There is a well-known formula for the product of the binomial coefficients: $$\binom{n}{a}\binom{n}{b}=\sum_{i=0}^{min(a,b)}\binom{a+b-i}{i,a-i,b-i}\binom{n}{a+b-i}$$
I'm interested in a different formula for the expansion of the product, where the RHS only contains binomial coefficients of the form $\binom{n+i}{a+b}$: $$\binom{n}{a}\binom{n}{b}=\sum_{i=0}^{a+b}\binom{a}{i}\binom{b}{i}\binom{n+i}{a+b}$$
More generally, $$\binom{n+c}{a}\binom{n+d}{b}=\sum_{i=0}^{a+b}\binom{a-c+d}{i-c}\binom{b-d+c}{i-d}\binom{n+i}{a+b}$$
This holds whenever $0\le c \le a$ and $0 \le d \le b$, and it comes from this MO answer regarding a quantized version of the formula.

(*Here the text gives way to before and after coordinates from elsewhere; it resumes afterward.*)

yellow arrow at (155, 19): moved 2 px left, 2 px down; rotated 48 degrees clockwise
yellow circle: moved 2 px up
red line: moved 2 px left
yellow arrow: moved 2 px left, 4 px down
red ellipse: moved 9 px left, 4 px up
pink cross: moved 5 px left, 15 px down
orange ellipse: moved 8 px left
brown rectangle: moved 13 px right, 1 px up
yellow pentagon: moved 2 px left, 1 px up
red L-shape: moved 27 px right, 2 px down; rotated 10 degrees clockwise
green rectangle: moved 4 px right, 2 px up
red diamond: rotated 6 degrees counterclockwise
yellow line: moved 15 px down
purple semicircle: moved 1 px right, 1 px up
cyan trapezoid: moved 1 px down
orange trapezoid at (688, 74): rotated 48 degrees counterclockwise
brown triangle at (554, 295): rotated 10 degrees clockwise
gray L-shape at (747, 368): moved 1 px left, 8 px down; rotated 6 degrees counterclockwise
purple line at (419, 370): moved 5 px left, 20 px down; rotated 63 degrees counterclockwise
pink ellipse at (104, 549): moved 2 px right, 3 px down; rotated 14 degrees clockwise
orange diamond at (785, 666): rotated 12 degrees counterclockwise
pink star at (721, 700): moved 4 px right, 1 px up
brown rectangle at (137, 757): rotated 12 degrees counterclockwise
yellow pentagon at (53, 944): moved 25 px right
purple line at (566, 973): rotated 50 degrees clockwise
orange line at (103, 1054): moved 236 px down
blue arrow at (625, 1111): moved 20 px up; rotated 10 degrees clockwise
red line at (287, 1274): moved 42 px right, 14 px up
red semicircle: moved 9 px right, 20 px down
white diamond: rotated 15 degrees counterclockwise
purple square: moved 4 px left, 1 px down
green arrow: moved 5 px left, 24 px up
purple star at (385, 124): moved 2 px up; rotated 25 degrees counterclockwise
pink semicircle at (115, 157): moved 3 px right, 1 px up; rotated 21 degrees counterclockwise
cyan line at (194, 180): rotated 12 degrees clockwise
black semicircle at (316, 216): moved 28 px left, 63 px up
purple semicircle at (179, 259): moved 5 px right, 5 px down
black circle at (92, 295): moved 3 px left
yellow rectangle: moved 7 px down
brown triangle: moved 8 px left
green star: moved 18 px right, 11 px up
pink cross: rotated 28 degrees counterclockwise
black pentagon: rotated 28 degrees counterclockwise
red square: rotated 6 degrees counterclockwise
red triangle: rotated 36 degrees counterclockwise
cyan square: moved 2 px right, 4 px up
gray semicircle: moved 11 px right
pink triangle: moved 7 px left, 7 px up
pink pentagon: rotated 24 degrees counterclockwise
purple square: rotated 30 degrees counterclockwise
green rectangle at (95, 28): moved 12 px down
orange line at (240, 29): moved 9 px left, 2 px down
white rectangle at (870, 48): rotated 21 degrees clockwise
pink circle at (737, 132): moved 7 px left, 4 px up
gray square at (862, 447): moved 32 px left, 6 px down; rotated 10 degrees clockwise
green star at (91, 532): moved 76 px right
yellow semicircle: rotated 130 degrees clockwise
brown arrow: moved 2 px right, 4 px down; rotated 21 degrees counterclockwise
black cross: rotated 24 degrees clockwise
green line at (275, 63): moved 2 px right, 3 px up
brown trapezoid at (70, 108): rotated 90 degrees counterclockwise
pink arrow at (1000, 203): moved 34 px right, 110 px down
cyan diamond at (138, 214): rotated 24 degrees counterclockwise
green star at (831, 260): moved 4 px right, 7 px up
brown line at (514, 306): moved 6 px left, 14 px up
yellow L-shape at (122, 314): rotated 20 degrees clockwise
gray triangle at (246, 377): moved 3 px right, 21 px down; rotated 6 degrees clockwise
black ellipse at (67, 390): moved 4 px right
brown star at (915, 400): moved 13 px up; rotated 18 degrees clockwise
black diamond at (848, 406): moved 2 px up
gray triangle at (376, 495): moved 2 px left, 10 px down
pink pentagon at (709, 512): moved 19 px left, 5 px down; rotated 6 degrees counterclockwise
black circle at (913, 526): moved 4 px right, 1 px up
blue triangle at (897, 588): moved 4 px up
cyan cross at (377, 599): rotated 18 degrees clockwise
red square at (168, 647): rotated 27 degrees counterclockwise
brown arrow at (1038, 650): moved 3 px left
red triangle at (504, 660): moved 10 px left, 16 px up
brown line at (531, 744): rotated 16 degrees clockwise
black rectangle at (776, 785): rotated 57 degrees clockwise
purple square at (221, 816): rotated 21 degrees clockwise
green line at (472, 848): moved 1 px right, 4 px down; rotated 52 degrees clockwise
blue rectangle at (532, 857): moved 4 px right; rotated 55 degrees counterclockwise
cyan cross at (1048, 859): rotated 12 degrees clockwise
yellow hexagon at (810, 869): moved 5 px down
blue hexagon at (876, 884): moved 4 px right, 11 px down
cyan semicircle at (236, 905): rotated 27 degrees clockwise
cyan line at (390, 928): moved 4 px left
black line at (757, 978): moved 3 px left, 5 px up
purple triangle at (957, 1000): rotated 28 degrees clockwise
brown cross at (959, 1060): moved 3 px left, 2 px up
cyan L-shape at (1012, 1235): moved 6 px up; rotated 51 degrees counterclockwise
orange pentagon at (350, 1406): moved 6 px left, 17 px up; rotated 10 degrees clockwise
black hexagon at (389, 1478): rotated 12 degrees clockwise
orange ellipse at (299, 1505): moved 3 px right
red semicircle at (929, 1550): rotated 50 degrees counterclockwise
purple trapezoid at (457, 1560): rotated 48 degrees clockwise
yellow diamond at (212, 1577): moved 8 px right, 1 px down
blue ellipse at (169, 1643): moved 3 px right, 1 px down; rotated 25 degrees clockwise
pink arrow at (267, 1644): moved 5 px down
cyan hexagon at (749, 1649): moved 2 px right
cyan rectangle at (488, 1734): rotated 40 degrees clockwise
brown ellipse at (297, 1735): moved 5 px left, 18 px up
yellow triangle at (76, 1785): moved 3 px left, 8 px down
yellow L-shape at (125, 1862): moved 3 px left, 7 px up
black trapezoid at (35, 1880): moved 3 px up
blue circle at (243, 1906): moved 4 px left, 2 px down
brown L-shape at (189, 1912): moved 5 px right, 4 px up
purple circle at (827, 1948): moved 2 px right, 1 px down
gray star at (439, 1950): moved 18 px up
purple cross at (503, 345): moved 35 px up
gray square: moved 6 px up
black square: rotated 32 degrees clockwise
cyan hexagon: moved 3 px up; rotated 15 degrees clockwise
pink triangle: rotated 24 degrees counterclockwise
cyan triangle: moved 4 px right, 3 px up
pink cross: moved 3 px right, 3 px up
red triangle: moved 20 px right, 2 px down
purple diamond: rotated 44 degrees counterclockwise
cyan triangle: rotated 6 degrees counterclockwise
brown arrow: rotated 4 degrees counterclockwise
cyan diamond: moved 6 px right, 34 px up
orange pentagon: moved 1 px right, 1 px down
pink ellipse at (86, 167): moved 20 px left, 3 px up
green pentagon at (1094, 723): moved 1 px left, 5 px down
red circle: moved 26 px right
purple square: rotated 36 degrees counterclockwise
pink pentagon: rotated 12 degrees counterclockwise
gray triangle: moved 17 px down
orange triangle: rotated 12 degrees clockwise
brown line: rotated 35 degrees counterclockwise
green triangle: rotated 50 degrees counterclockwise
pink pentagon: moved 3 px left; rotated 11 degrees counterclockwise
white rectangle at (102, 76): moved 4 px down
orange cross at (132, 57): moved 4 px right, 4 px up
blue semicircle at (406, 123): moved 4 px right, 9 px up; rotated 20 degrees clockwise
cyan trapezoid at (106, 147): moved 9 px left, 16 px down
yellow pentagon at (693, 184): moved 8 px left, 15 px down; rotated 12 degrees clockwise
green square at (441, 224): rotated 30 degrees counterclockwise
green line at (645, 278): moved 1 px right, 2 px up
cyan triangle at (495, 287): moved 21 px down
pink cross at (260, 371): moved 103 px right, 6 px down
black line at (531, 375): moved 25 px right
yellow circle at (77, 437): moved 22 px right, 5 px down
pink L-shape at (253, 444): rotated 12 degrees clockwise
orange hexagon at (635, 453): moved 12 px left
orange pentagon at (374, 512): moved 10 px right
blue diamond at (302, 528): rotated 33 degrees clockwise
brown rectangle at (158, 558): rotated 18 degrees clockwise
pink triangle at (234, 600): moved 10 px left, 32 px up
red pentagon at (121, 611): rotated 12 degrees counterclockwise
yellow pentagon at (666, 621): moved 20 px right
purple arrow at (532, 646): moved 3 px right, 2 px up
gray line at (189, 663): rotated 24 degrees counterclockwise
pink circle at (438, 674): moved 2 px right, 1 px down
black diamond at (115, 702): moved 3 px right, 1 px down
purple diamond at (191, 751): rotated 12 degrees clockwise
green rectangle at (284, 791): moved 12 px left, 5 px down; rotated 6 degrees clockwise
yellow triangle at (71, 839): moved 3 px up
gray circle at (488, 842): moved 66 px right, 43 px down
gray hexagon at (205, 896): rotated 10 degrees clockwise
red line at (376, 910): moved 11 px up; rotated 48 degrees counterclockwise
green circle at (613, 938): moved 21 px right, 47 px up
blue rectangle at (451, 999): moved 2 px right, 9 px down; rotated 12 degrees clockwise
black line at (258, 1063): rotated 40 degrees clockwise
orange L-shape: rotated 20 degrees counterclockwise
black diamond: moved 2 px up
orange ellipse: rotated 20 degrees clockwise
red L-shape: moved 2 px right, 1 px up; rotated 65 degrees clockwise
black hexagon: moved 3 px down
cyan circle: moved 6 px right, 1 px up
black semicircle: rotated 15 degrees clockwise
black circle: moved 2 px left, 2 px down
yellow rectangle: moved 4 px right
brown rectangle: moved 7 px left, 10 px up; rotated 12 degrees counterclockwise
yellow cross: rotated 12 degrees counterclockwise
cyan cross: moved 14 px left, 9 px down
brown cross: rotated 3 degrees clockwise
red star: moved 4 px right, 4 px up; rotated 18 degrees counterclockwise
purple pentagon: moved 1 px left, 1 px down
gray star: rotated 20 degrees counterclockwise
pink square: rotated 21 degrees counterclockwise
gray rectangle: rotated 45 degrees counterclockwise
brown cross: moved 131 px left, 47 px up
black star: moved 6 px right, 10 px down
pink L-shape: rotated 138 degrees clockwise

I'm almost certain that I'm not the first to find this formula, but identities involving binomial coefficients are hard to sort through. I was wondering if someone remembers having seen this before and could point me to a reference.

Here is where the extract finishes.